La plateforme de médias sociaux X d’Elon Musk (anciennement Twitter) a décidé de bloquer la création de deepfakes sexuellement explicites à l’aide de son chatbot IA, Grok. Ce changement fait suite à l’indignation généralisée et à une enquête formelle de la Commission européenne concernant les utilisateurs exploitant les capacités d’édition d’images de Grok pour déshabiller numériquement de vraies personnes, y compris des mineurs.
Exploitation des Deepfakes et intervention de l’UE
Grok a récemment permis aux utilisateurs de modifier les images d’individus dans des tenues révélatrices, conduisant à l’exploitation non consensuelle de vraies femmes et de filles mineures. L’exécutif européen a réagi rapidement en adressant une demande d’informations et une ordonnance de conservation de documents à X, qualifiant la situation d’« épouvantable » et de « dégoûtante ».

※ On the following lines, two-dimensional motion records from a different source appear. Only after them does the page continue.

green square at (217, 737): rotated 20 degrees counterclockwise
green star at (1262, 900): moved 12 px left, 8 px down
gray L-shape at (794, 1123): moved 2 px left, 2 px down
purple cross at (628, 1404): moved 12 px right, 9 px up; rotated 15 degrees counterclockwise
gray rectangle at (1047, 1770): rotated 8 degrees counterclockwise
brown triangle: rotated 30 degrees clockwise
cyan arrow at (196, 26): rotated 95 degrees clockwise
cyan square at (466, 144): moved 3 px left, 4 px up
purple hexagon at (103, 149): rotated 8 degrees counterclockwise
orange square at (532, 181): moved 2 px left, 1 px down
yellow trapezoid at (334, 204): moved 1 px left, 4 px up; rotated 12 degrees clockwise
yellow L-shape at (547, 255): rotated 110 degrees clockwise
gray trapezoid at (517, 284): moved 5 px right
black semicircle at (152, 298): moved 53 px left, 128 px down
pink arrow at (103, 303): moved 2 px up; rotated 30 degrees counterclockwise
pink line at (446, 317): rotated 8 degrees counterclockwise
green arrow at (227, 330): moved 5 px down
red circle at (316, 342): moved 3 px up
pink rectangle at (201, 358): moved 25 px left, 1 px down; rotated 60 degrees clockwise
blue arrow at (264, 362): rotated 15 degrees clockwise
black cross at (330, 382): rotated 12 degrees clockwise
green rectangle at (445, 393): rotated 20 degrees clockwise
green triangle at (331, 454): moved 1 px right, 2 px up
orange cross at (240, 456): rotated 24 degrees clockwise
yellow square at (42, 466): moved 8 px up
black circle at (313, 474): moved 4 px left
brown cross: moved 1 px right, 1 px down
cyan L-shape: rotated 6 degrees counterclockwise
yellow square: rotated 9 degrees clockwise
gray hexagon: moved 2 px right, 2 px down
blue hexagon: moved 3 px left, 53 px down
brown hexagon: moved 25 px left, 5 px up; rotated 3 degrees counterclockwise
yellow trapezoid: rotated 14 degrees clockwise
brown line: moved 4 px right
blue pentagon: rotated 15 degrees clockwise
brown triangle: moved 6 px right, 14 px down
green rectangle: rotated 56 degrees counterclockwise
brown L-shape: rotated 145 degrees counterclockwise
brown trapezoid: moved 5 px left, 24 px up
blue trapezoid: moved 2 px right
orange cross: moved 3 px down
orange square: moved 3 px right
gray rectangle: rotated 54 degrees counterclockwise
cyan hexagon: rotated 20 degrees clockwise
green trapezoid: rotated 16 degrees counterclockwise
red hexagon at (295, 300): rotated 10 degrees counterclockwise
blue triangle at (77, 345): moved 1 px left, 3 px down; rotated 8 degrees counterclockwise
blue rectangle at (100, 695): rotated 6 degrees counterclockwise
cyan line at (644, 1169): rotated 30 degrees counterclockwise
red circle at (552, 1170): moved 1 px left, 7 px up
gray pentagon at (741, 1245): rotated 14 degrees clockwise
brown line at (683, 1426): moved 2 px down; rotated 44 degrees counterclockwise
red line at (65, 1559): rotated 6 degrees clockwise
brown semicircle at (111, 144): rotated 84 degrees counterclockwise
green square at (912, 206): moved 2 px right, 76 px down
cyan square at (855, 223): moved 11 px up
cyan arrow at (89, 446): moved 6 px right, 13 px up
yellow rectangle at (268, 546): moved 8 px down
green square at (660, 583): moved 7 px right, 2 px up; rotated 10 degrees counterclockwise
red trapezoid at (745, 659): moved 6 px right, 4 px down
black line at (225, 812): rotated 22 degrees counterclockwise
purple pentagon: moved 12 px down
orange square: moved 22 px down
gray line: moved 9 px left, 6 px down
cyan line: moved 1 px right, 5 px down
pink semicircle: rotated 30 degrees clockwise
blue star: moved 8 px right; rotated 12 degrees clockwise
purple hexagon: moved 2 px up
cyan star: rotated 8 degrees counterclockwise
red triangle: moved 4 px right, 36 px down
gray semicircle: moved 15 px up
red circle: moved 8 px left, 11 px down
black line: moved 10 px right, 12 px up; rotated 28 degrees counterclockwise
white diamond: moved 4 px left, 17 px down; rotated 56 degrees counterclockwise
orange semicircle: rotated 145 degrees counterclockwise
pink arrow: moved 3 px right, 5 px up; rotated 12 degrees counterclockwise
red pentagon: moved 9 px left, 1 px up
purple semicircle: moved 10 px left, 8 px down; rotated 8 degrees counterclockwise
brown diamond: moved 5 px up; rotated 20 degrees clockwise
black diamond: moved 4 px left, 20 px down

Les nouvelles restrictions de la plateforme empêchent désormais de telles modifications, s’appliquant à tous les utilisateurs, y compris ceux disposant d’abonnements payants. Cependant, la Commission européenne reste sceptique, affirmant qu’elle « évaluera soigneusement » si les changements sont efficaces pour protéger les citoyens de l’UE.
Application de la loi sur les services numériques
S’il s’avère que X enfreint la loi européenne sur les services numériques (DSA), il s’expose à des amendes pouvant atteindre 6 % de son chiffre d’affaires annuel mondial. Ce n’est pas une menace vide de sens : la Commission a déjà infligé une amende de X 120 millions d’euros le mois dernier pour des violations liées à la vérification des comptes et aux pratiques publicitaires.
La DSA est une loi historique conçue pour tenir les plateformes technologiques responsables des contenus illégaux. Elle oblige les entreprises à supprimer rapidement les contenus nuisibles, à protéger les données des utilisateurs et à faire preuve de transparence sur leurs algorithmes.
Implications et surveillance future
La décision de X suggère une tentative d’anticiper de nouvelles actions de l’UE, mais la vigilance de la Commission indique que la plateforme fera l’objet d’un examen attentif. Cette situation met en évidence une tension croissante entre les entreprises technologiques et les régulateurs sur la modération des contenus, l’éthique de l’IA et l’application des lois numériques.
La position agressive de l’UE souligne son engagement à protéger les citoyens en ligne, et X devra prouver qu’il s’y conforme pour éviter des sanctions financières paralysantes.